The 18-month results of the BAN2401 trial are impressive and provide important support for the amyloid hypothesis,” said Jeff Cummings, M.D., of Cleveland Clinic Lou Ruvo Center for Brain Health. “I look forward to seeing the full data set shared with the broader Alzheimer’s community as we advance against this devastating case.

How Does It Work?

The new Alzheimer’s drug reduces the formation of amyloid plaques and protects nerve cells from deterioration. It wasn’t observed to stop amyloid plaque build-up altogether, but the phase 2 findings prove that the new drug is indeed potent in slowing down Alzheimer’s disease.  

The theory is if we can interrupt the plaque formation, and these toxic forms of amyloid, hopefully, we can interrupt that whole process and slow down memory loss,said neurology professor Stephen Salloway at Brown University and director of neurology at Butler Hospital in Providence, Rhode Island. “That’s why we’re excited about this finding.

Throughout phase 2, the Alzheimer’s drug was observed to have a good tolerability profile.
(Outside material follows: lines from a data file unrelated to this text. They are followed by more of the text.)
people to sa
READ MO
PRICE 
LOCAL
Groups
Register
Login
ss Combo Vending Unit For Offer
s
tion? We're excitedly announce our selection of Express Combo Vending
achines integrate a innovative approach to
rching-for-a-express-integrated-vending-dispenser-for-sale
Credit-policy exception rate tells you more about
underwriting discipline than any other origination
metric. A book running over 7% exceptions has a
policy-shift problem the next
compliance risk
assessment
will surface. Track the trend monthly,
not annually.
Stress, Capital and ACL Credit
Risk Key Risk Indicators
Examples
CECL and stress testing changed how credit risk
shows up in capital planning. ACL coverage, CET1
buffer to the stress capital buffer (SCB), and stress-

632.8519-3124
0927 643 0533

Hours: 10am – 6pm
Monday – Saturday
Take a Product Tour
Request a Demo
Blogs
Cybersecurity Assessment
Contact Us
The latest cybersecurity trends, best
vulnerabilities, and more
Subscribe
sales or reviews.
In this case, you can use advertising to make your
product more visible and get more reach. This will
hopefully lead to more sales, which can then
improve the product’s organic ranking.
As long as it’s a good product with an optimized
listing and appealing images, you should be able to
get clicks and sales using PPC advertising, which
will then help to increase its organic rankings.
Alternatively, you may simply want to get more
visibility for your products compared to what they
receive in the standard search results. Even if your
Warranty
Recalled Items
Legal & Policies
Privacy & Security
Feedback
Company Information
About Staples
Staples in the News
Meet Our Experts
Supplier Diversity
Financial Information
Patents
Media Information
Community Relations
This bodes well for patients and investors who can spearhead the market adoption of the drug.

If eventually made market-ready, the drug will become the first-ever treatment for patients in the early stages of Alzheimer’s disease — unlike the plethora of expensive medications available today that only target the disease’s symptoms.
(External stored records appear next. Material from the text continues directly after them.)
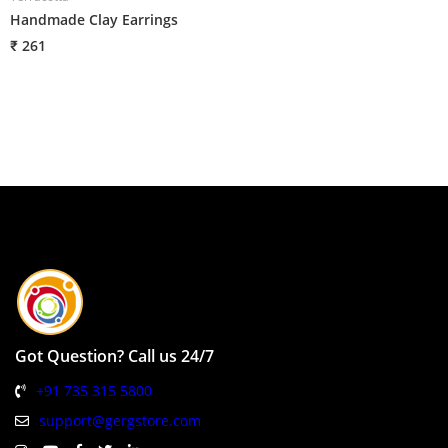
Handmade Clay Earrings
H
₹ 261
₹
Got Question? Call us 24/7
+91 735 315 5800
support@gergstore.com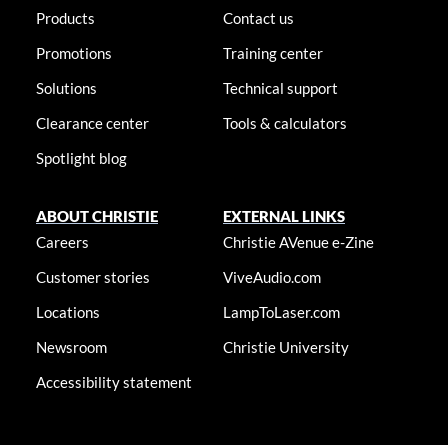
Products
Contact us
Promotions
Training center
Solutions
Technical support
Clearance center
Tools & calculators
Spotlight blog
ABOUT CHRISTIE
EXTERNAL LINKS
Careers
Christie AVenue e-Zine
Customer stories
ViveAudio.com
Locations
LampToLaser.com
Newsroom
Christie University
Accessibility statement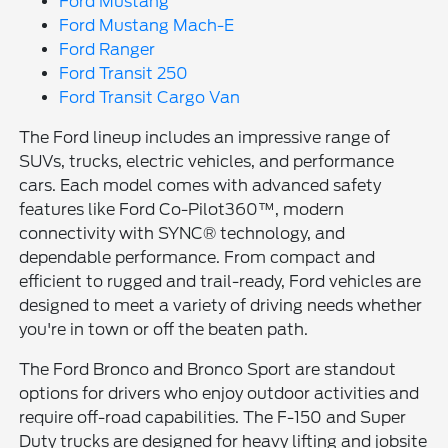
Ford Mustang
Ford Mustang Mach-E
Ford Ranger
Ford Transit 250
Ford Transit Cargo Van
The Ford lineup includes an impressive range of
SUVs, trucks, electric vehicles, and performance
cars. Each model comes with advanced safety
features like Ford Co-Pilot360™, modern
connectivity with SYNC® technology, and
dependable performance. From compact and
efficient to rugged and trail-ready, Ford vehicles are
designed to meet a variety of driving needs whether
you're in town or off the beaten path.
The Ford Bronco and Bronco Sport are standout
options for drivers who enjoy outdoor activities and
require off-road capabilities. The F-150 and Super
Duty trucks are designed for heavy lifting and jobsite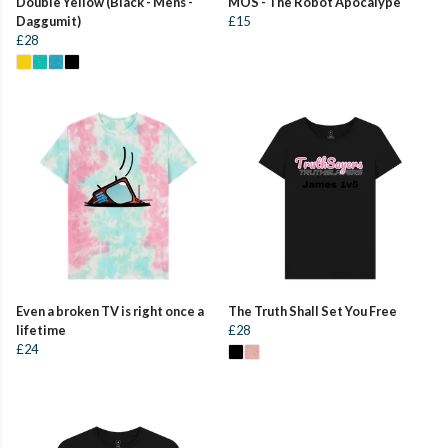
Double Yellow (Black - Mens -
MOS - The Robot Apocalype
Daggumit)
£15
£28
Even a broken TV is right once a
The Truth Shall Set You Free
lifetime
£28
£24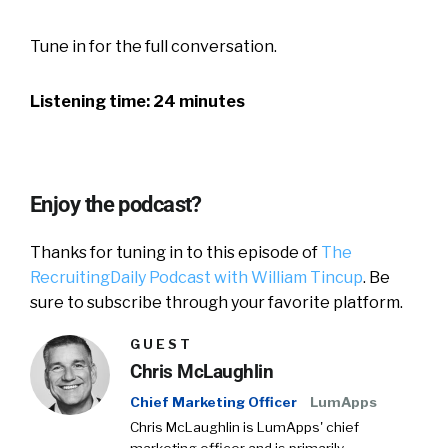
Tune in for the full conversation.
Listening time: 24 minutes
Enjoy the podcast?
Thanks for tuning in to this episode of
The
RecruitingDaily Podcast with William Tincup
. Be
sure to subscribe through your favorite platform.
GUEST
Chris McLaughlin
Chief Marketing Officer
LumApps
Chris McLaughlin is LumApps' chief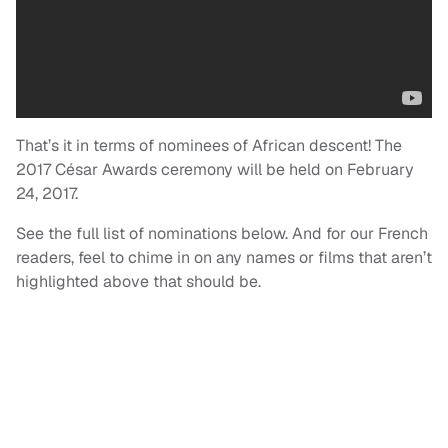
That’s it in terms of nominees of African descent! The
2017 César Awards ceremony will be held on February
24, 2017.
See the full list of nominations below. And for our French
readers, feel to chime in on any names or films that aren’t
highlighted above that should be.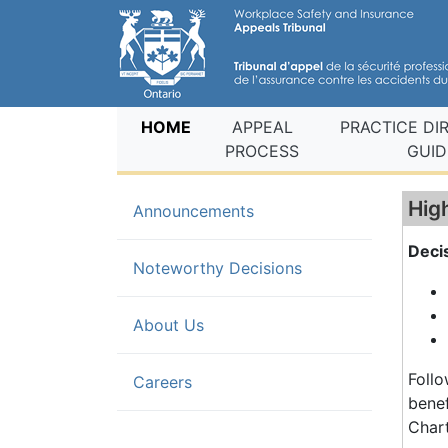
(current)
HOME
APPEAL
PRACTICE DI
PROCESS
GUID
Hig
Announcements
Deci
(current)
Noteworthy Decisions
About Us
Follo
Careers
benef
Chart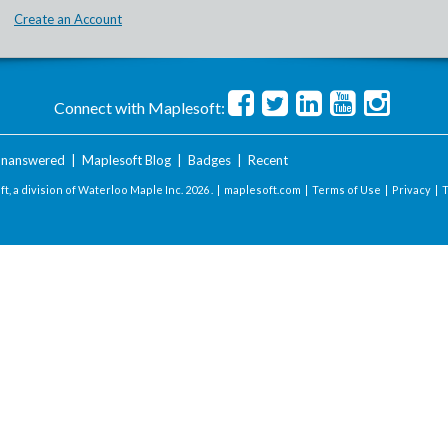
Create an Account
Connect with Maplesoft:
nanswered
|
Maplesoft Blog
|
Badges
|
Recent
t, a division of Waterloo Maple Inc.
2026 . |
maplesoft.com
|
Terms of Use
|
Privacy
|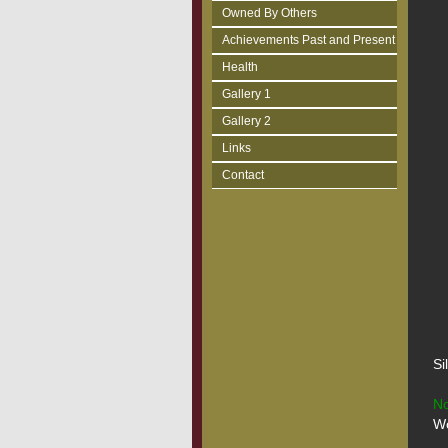
Owned By Others
Achievements Past and Present
Health
Gallery 1
Gallery 2
Links
Contact
Si
No
Wo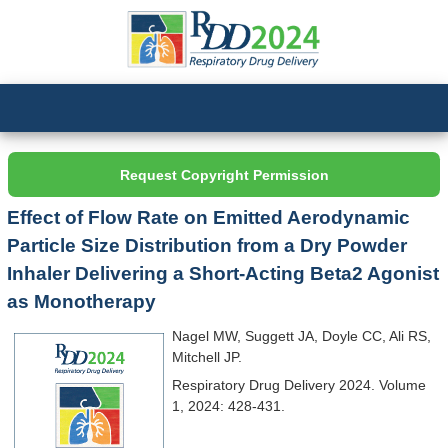
Request Copyright Permission
Effect of Flow Rate on Emitted Aerodynamic
Particle Size Distribution from a Dry Powder
Inhaler Delivering a Short-Acting Beta2 Agonist
as Monotherapy
Nagel MW, Suggett JA, Doyle CC, Ali RS,
Mitchell JP.
Respiratory Drug Delivery 2024. Volume
1, 2024: 428-431.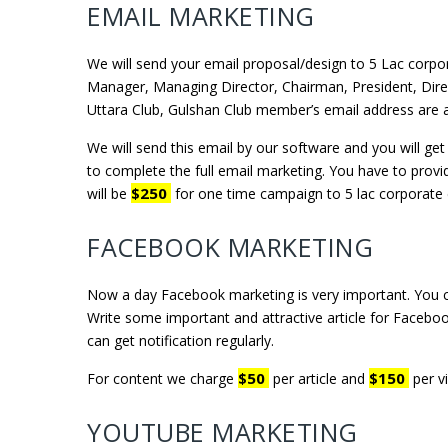
EMAIL MARKETING
We will send your email proposal/design to 5 Lac cor
Manager, Managing Director, Chairman, President, Direct
Uttara Club, Gulshan Club member’s email address are a
We will send this email by our software and you will g
to complete the full email marketing. You have to provid
$250
will be
for one time campaign to 5 lac corporate 
FACEBOOK MARKETING
Now a day Facebook marketing is very important. You 
Write some important and attractive article for Faceboo
can get notification regularly.
$50
$150
For content we charge
per article and
per v
YOUTUBE MARKETING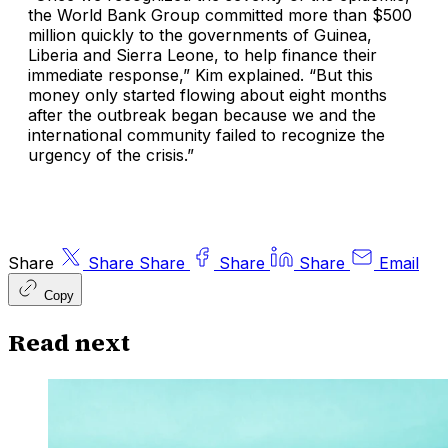
the World Bank Group committed more than $500
million quickly to the governments of Guinea,
Liberia and Sierra Leone, to help finance their
immediate response,” Kim explained. “But this
money only started flowing about eight months
after the outbreak began because we and the
international community failed to recognize the
urgency of the crisis.”
Share
Share
Share
Share
Share
Email
Copy
Read next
Looking Beyond Beta-Amyloids

Apart from beta-amyloids, the progression of Alzheimer’s disease is also attributed to two other things: Tau proteins and microglia.

Tau proteins are known to form neurofibrillary tangles inside nerve cells. Their production, however, is triggered via an immune response to the accumulation of amyloid plaques.

In other words, tau proteins come into the picture after amyloid proteins begin to be misprocessed and aggregated.

Microglia, on the other hand, are the immune cells of the human body’s central nervous system.

Their main function is to eliminate pathogens and waste cells in the event of infection or injury.

However, a study shows that microglia can damage synapses along with amyloid plaques. This consequently accelerates neurodegeneration and worsens related disorders, like Parkinson’s disease, ischemic stroke, and Alzheimer’s disease.

Since the Alzheimer’s drug addresses the problem of excessive beta-amyloid build-up, it should also theoretically hinder the presence of tau proteins and microglia in the brain.

We think this result is really the first of its kind,” said Kramer. “Robust enough to approach regulatory authorities to discuss next steps.

Since Dementia, a type of Alzheimer’s, affecting seventy percent of cases, is the second leading cause of death among Australians (according to Dementia Australia), the final analysis for the new Alzheimer’s drug shows great promise to those suffering from the disease.

Moving Forward

To the Alzheimer’s community, the phase 2 findings for the new drug can be seen as a resounding success. The question is, can the drug pass a phase 3 clinical study and obtain FDA approval?

A phase 3 study will introduce a larger group of authorities to facilitate and validate the effectiveness of the drug. Patients may not be able to see BAN2401 products in pharmacies soon, but they have every reason to be optimistic given the recent advances this 2018.

What are your thoughts on this potential Alzheimer’s drug? Could it be the first actual treatment for Alzheimer’s disease?